Task objective: Every entry below is to be copied exactly, apart from any picture it holds.

Records excerpted from a collection
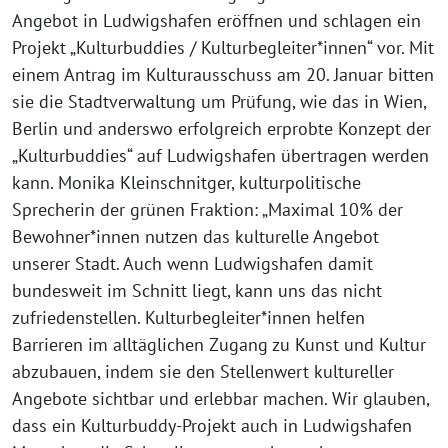
Angebot in Ludwigshafen eröffnen und schlagen ein
Projekt „Kulturbuddies / Kulturbegleiter*innen“ vor. Mit
einem Antrag im Kulturausschuss am 20. Januar bitten
sie die Stadtverwaltung um Prüfung, wie das in Wien,
Berlin und anderswo erfolgreich erprobte Konzept der
„Kulturbuddies“ auf Ludwigshafen übertragen werden
kann. Monika Kleinschnitger, kulturpolitische
Sprecherin der grünen Fraktion: „Maximal 10% der
Bewohner*innen nutzen das kulturelle Angebot
unserer Stadt. Auch wenn Ludwigshafen damit
bundesweit im Schnitt liegt, kann uns das nicht
zufriedenstellen. Kulturbegleiter*innen helfen
Barrieren im alltäglichen Zugang zu Kunst und Kultur
abzubauen, indem sie den Stellenwert kultureller
Angebote sichtbar und erlebbar machen. Wir glauben,
dass ein Kulturbuddy-Projekt auch in Ludwigshafen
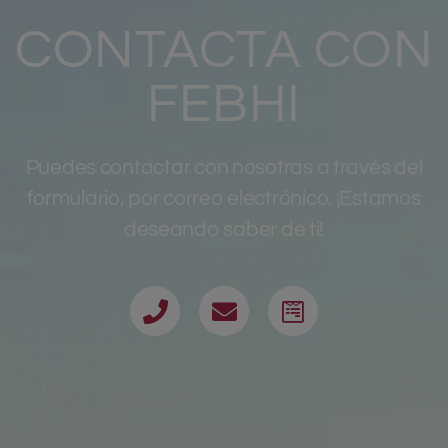
CONTACTA CON
FEBHI
Puedes contactar con nosotras a través del
formulario, por correo electrónico. ¡Estamos
deseando saber de ti!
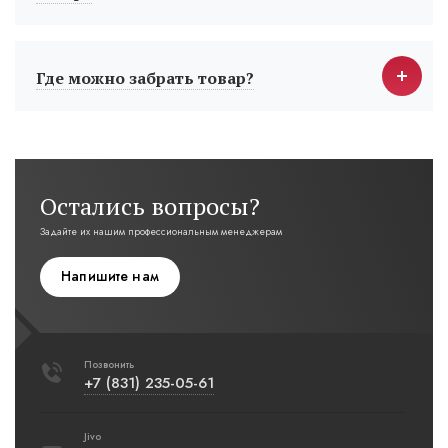
Где можно забрать товар?
Остались вопросы?
Задайте их нашим профессиональным менеджерам
Напишите нам
Позвонить
+7 (831) 235-05-61
Jivo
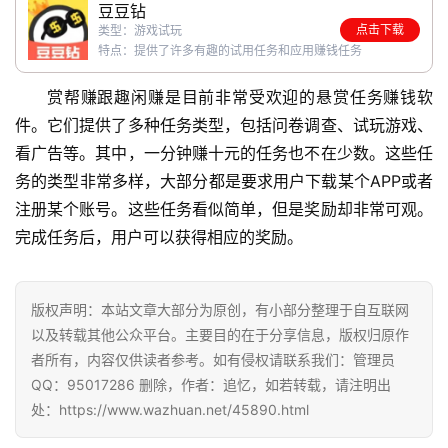
豆豆钻
挖
点击下载
类型：游戏试玩
赚
特点：提供了许多有趣的试用任务和应用赚钱任务
简
评
登录
注册
赏帮赚跟趣闲赚是目前非常受欢迎的悬赏任务赚钱软
件。它们提供了多种任务类型，包括问卷调查、试玩游戏、
看广告等。其中，一分钟赚十元的任务也不在少数。这些任
手
务的类型非常多样，大部分都是要求用户下载某个APP或者
赚
注册某个账号。这些任务看似简单，但是奖励却非常可观。
A
P
完成任务后，用户可以获得相应的奖励。
P
版权声明：本站文章大部分为原创，有小部分整理于自互联网
以及转载其他公众平台。主要目的在于分享信息，版权归原作
者所有，内容仅供读者参考。如有侵权请联系我们：管理员
QQ：95017286 删除，作者：追忆，如若转载，请注明出
处：https://www.wazhuan.net/45890.html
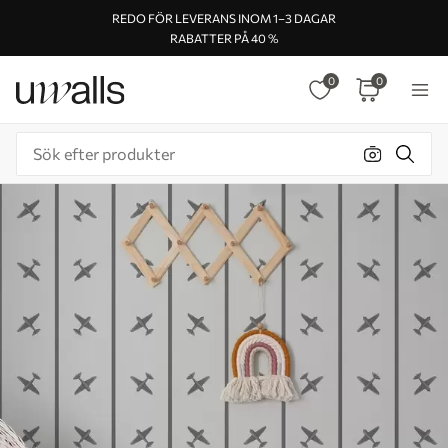
REDO FÖR LEVERANS INOM 1–3 DAGAR
RABATTER PÅ 40 %
0
0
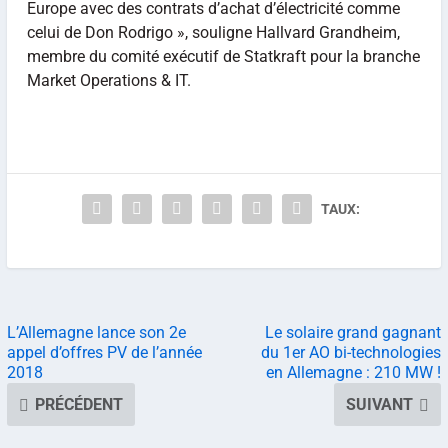
Europe avec des contrats d’achat d’électricité comme
celui de Don Rodrigo », souligne Hallvard Grandheim,
membre du comité exécutif de Statkraft pour la branche
Market Operations & IT.
TAUX:
L’Allemagne lance son 2e
Le solaire grand gagnant
appel d’offres PV de l’année
du 1er AO bi-technologies
2018
en Allemagne : 210 MW !
PRÉCÉDENT
SUIVANT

Result:
Angebot in Ludwigshafen eröffnen und schlagen ein
Projekt „Kulturbuddies / Kulturbegleiter*innen“ vor. Mit
einem Antrag im Kulturausschuss am 20. Januar bitten
sie die Stadtverwaltung um Prüfung, wie das in Wien,
Berlin und anderswo erfolgreich erprobte Konzept der
„Kulturbuddies“ auf Ludwigshafen übertragen werden
kann. Monika Kleinschnitger, kulturpolitische
Sprecherin der grünen Fraktion: „Maximal 10% der
Bewohner*innen nutzen das kulturelle Angebot
unserer Stadt. Auch wenn Ludwigshafen damit
bundesweit im Schnitt liegt, kann uns das nicht
zufriedenstellen. Kulturbegleiter*innen helfen
Barrieren im alltäglichen Zugang zu Kunst und Kultur
abzubauen, indem sie den Stellenwert kultureller
Angebote sichtbar und erlebbar machen. Wir glauben,
dass ein Kulturbuddy-Projekt auch in Ludwigshafen
CONTACTA CON
FEBHI
Puedes contactar con nosotras a través del
formulario, por correo electrónico. ¡Estamos
deseando saber de ti!
Где можно забрать товар?
Остались вопросы?
Задайте их нашим профессиональным менеджерам
Напишите нам
Позвонить
+7 (831) 235-05-61
Jivo
豆豆钻
挖
点击下载
类型：游戏试玩
赚
特点：提供了许多有趣的试用任务和应用赚钱任务
简
评
登录
注册
赏帮赚跟趣闲赚是目前非常受欢迎的悬赏任务赚钱软
件。它们提供了多种任务类型，包括问卷调查、试玩游戏、
看广告等。其中，一分钟赚十元的任务也不在少数。这些任
手
务的类型非常多样，大部分都是要求用户下载某个APP或者
赚
注册某个账号。这些任务看似简单，但是奖励却非常可观。
A
P
完成任务后，用户可以获得相应的奖励。
P
版权声明：本站文章大部分为原创，有小部分整理于自互联网
以及转载其他公众平台。主要目的在于分享信息，版权归原作
者所有，内容仅供读者参考。如有侵权请联系我们：管理员
QQ：95017286 删除，作者：追忆，如若转载，请注明出
处：https://www.wazhuan.net/45890.html
REDO FÖR LEVERANS INOM 1–3 DAGAR
RABATTER PÅ 40 %
0
0
Europe avec des contrats d’achat d’électricité comme
celui de Don Rodrigo », souligne Hallvard Grandheim,
membre du comité exécutif de Statkraft pour la branche
Market Operations & IT.
TAUX:
L’Allemagne lance son 2e
Le solaire grand gagnant
appel d’offres PV de l’année
du 1er AO bi-technologies
2018
en Allemagne : 210 MW !
PRÉCÉDENT
SUIVANT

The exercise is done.